Paper Unknown, June 26, 1914
MRS. HELENA BAUJAN
Mrs. Helena Baujan died at her home in Arenzville Tuesday morning, June 23, 1914, at the age of 62 years, 10 months and 15 days.
Mrs. Baujan had been in very poor health for the past three years having had several paralytic strokes which deprived her of the use of her entire left side making her entirely helpless, which was a burden to herself in many ways.
She was born in Seighburg, Prussia, August 3, 1831. In 1848 she was united in marriage to Joseph Baujan, and to them were born thirteen children, six boys and seven girls, of which six are deceased. She was always a kind loving mother and had a helping hand at all times, a pleasant smile for all and a caressing word that would soothe and comfort every need.
Mrs. Baujan is survived by her seven children, namely: Anna Jones, Caroline Meyer, and Wm. Baujan of Arenzville, John Baujan, Rosa Thron and Ellen Herbert of Missouri, and Lizzie Kruse, of Alva, Oklahoma. Thirty seven grandchildren, and thirty three great grandchildren also survive.
Funeral services were conducted yesterday morning June 25, at nine o'clock from the St. Fidelis Catholic church, Rev. Fr. Cronin in charge. Interment was made in the Arenzville cemetery.
Paper unknown, March 27, 1914
Peter Baujan died at his home in Arenzville, Sunday morning, March 22, 1914, at the age of 63 years and 28 days. Death was the result of a stroke of paralysis which he suffered Saturday afternoon; up until his late illness he had enjoyed comparatively good health.
Mr. Baujan was known for his unusual weight tipping the scales at 510 pounds. When a mere boy he began to show signs of developing and when he reached his teens he was a man. On account of his unusual corpulency, various showmen visited him at his home and he was induced by P. T. Barnum, the king of showmen, to go on the road with his company. Mr. Baujan was then 26 years of age and for nine years he traveled with the show in all parts of the world and exhibited as the largest man living. It was said that at the time he weighed 550 pounds. His mother, who still survives him is a small woman, weighing only 110 pounds. The remainder of his family were of medium weight except one sister, Mary who reached the weight of 440 pounds and for awhile she accompanied her brother with the Barnum show.

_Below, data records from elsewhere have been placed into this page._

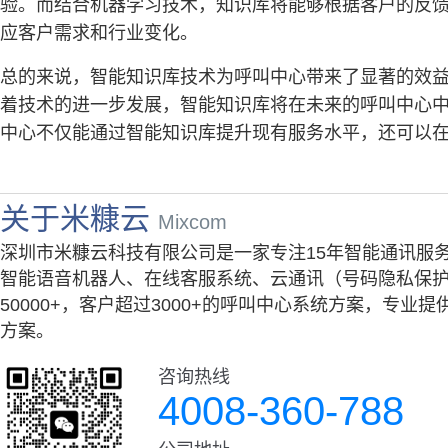
验。而结合机器学习技术，知识库将能够根据客户的反
应客户需求和行业变化。
总的来说，智能知识库技术为呼叫中心带来了显著的效
着技术的进一步发展，智能知识库将在未来的呼叫中心
中心不仅能通过智能知识库提升现有服务水平，还可以
关于米糠云
Mixcom
深圳市米糠云科技有限公司是一家专注15年智能通讯服
智能语音机器人、在线客服系统、云通讯（号码隐私保护
50000+，客户超过3000+的呼叫中心系统方案，专
方案。
咨询热线
4008-360-788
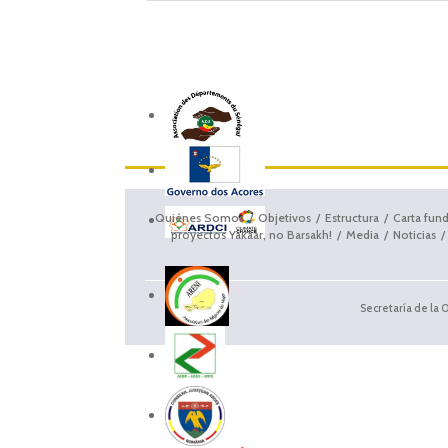
Quiénes Somos
Objetivos
Estructura
Carta fun
proyectos Yakaar, no Barsakh!
Media
Noticias
Secretaría de la 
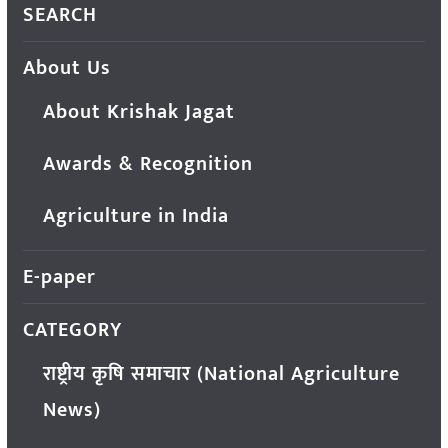
SEARCH
About Us
About Krishak Jagat
Awards & Recognition
Agriculture in India
E-paper
CATEGORY
राष्ट्रीय कृषि समाचार (National Agriculture
News)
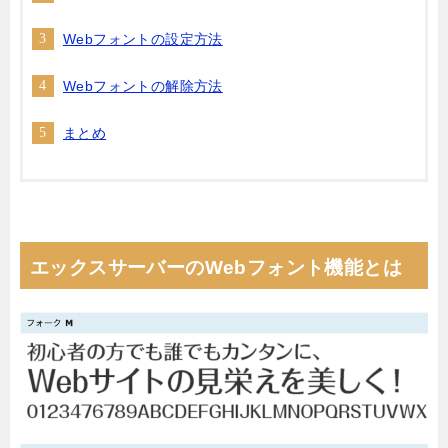
Webフォントの設定方法
Webフォントの解除方法
まとめ
エックスサーバーのWebフォント機能とは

Mr. Baujan's weight has been a great burden to him in the past years and although only living four blocks from the town he was never able to walk the distance. On election days he was taken to the voting place in a dray wagon; on times past at rallies he occasioned much merriment by being driven about and exhibited as the biggest democrat in Illinois, for politically Mr. Baujan was a close adherent to the principles of democracy. Mr. Baujan's wonderful size made it necessary to have special furniture for him and an ordinary chair would not withstand his weight. He was a man well educated and could talk intelligently on all the topics of the day. His travels about the world also gave him opportunity to observe widely the various habits and customs of people.
He was born in Seighburg, Prussia, February 24, 1841, and came to this country with his parents at the age of six months, landing in New Orleans, coming from there direct here where he has lived since. His father died in 1888. He is survived by hisaged mother, two brothers, John, of Missouri, and William, at home, and five sisters, Mrs. Anna Jones, of Arenzville, Mrs. Val Herbert, Mrs. Hy Thron, Mrs. Hy. Kruse, all of Missouri and Mrs. H. C. Meyer of Arenzville.
Williamson and Brockhouse had charge of the body and it was of such great size that a special coffin had to be ordered which measured 30 inches wide, 26 inches deep and the usual length.
Funeral services were conducted Wednesday morning at 9:30 o'clock at the St. Fidelis Catholic church, Rev. Father J. J. Cronin, in charge. Interment was in the Areanzville cemetery.